Which of the lines below include the word "screenfile"? Pull each one out.

> _Data under study_:
........
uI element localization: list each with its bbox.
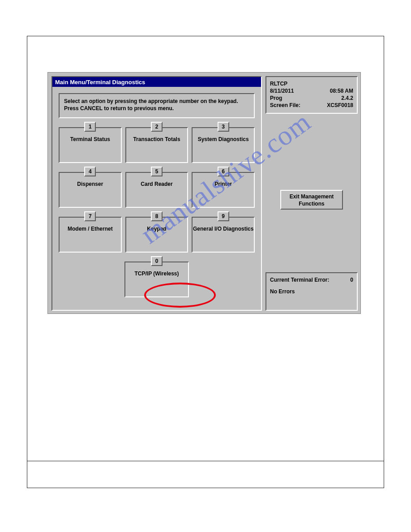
error-status: No Errors bbox=[270, 288, 353, 295]
system-info-box: RLTCP 8/11/2011 08:58 AM Prog 2.4.2 Scre… bbox=[265, 76, 358, 114]
sidebar: RLTCP 8/11/2011 08:58 AM Prog 2.4.2 Scre… bbox=[265, 76, 358, 311]
option-label: Dispenser bbox=[59, 172, 122, 208]
footer-box bbox=[27, 461, 384, 488]
option-label: Transaction Totals bbox=[125, 127, 188, 163]
option-number: 0 bbox=[151, 256, 163, 266]
prog-label: Prog bbox=[270, 95, 282, 101]
titlebar: Main Menu/Terminal Diagnostics bbox=[52, 77, 261, 87]
option-tcp-ip-wireless[interactable]: 0 TCP/IP (Wireless) bbox=[124, 256, 189, 297]
option-number: 7 bbox=[84, 211, 96, 221]
option-number: 4 bbox=[84, 167, 96, 176]
option-number: 1 bbox=[84, 122, 96, 132]
system-date: 8/11/2011 bbox=[270, 88, 294, 94]
error-code: 0 bbox=[350, 277, 353, 283]
option-label: System Diagnostics bbox=[192, 127, 255, 163]
screenfile-label: Screen File: bbox=[270, 102, 300, 108]
option-dispenser[interactable]: 4 Dispenser bbox=[59, 167, 122, 208]
option-label: Card Reader bbox=[125, 172, 188, 208]
system-time: 08:58 AM bbox=[330, 88, 353, 94]
option-number: 6 bbox=[218, 167, 229, 176]
instruction-text: Select an option by pressing the appropr… bbox=[59, 93, 255, 118]
exit-management-button[interactable]: Exit Management Functions bbox=[280, 190, 343, 210]
options-grid: 1 Terminal Status 2 Transaction Totals 3… bbox=[59, 122, 255, 297]
error-box: Current Terminal Error: 0 No Errors bbox=[265, 272, 358, 311]
option-label: General I/O Diagnostics bbox=[192, 217, 255, 253]
option-label: Printer bbox=[192, 172, 255, 208]
screenfile-value: XCSF0018 bbox=[327, 102, 353, 108]
option-card-reader[interactable]: 5 Card Reader bbox=[125, 167, 188, 208]
option-keypad[interactable]: 8 Keypad bbox=[125, 211, 188, 253]
option-label: Modem / Ethernet bbox=[59, 217, 122, 253]
terminal-screen: Main Menu/Terminal Diagnostics Select an… bbox=[47, 72, 361, 314]
option-label: Terminal Status bbox=[59, 127, 122, 163]
option-label: Keypad bbox=[125, 217, 188, 253]
option-modem-ethernet[interactable]: 7 Modem / Ethernet bbox=[59, 211, 122, 253]
option-number: 9 bbox=[218, 211, 229, 221]
document-page: Main Menu/Terminal Diagnostics Select an… bbox=[27, 36, 384, 488]
option-number: 2 bbox=[151, 122, 163, 132]
option-number: 8 bbox=[151, 211, 163, 221]
option-transaction-totals[interactable]: 2 Transaction Totals bbox=[125, 122, 188, 163]
option-system-diagnostics[interactable]: 3 System Diagnostics bbox=[192, 122, 255, 163]
option-terminal-status[interactable]: 1 Terminal Status bbox=[59, 122, 122, 163]
main-menu-panel: Main Menu/Terminal Diagnostics Select an… bbox=[51, 76, 262, 311]
option-printer[interactable]: 6 Printer bbox=[192, 167, 255, 208]
screenshot-wrapper: Main Menu/Terminal Diagnostics Select an… bbox=[27, 72, 385, 318]
system-name: RLTCP bbox=[270, 81, 353, 87]
option-number: 3 bbox=[218, 122, 229, 132]
option-general-io-diagnostics[interactable]: 9 General I/O Diagnostics bbox=[192, 211, 255, 253]
prog-value: 2.4.2 bbox=[341, 95, 353, 101]
option-number: 5 bbox=[151, 167, 163, 176]
error-label: Current Terminal Error: bbox=[270, 277, 329, 283]
option-label: TCP/IP (Wireless) bbox=[124, 262, 189, 297]
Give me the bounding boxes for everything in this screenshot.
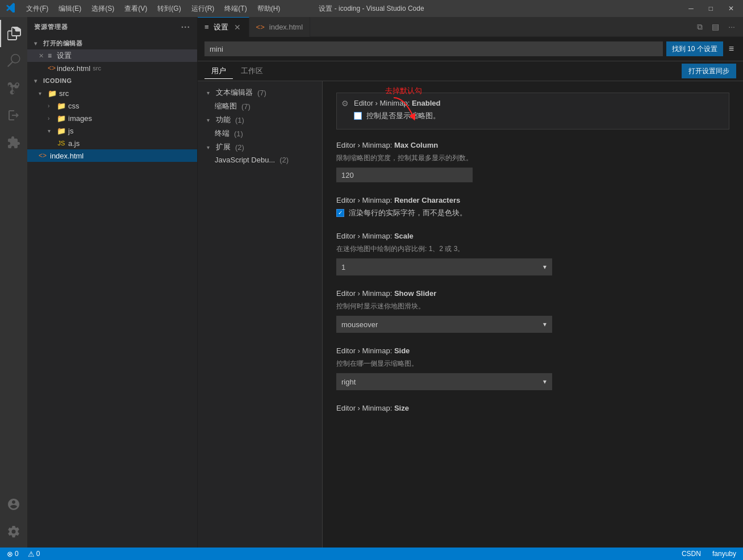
........
> _Reply to the exercise_:
screenfile-label: Screen File: bbox=[270, 102, 300, 108]
screenfile-value: XCSF0018 bbox=[327, 102, 353, 108]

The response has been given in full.